§ **Task requirements**
Extract every line from the records below that contains the word "métro".

§ **Provided data**
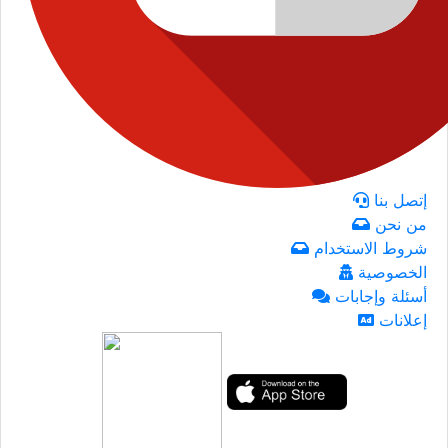
إتصل بنا
من نحن
شروط الاستخدام
الخصوصية
أسئلة وإجابات
إعلانات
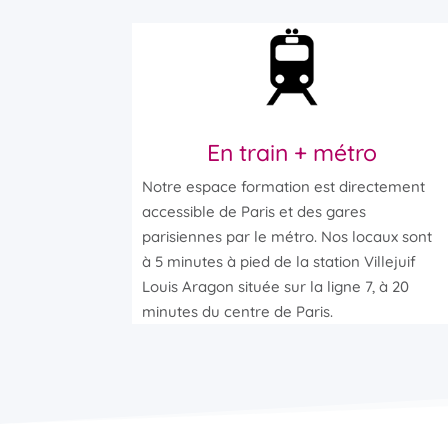
En train + métro
Notre espace formation est directement
accessible de Paris et des gares
parisiennes par le métro. Nos locaux sont
à 5 minutes à pied de la station Villejuif
Louis Aragon située sur la ligne 7, à 20
minutes du centre de Paris.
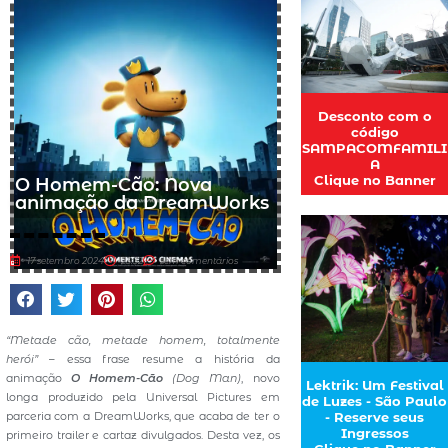
Desconto com o
código
SAMPACOMFAMILI
A
Clique no Banner
O Homem-Cão: Nova
animação da DreamWorks
17 setembro 2024
23:32
sem comentários
“Metade cão, metade homem, totalmente
herói”
– essa frase resume a história da
animação
O Homem-Cão
(Dog Man)
, novo
Lektrik: Um Festival
longa produzido pela Universal Pictures em
de Luzes - São Paulo
parceria com a DreamWorks, que acaba de ter o
- Reserve seus
Ingressos
primeiro trailer e cartaz divulgados. Desta vez, os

§ **Reply to the task**
En train + métro
parisiennes par le métro. Nos locaux sont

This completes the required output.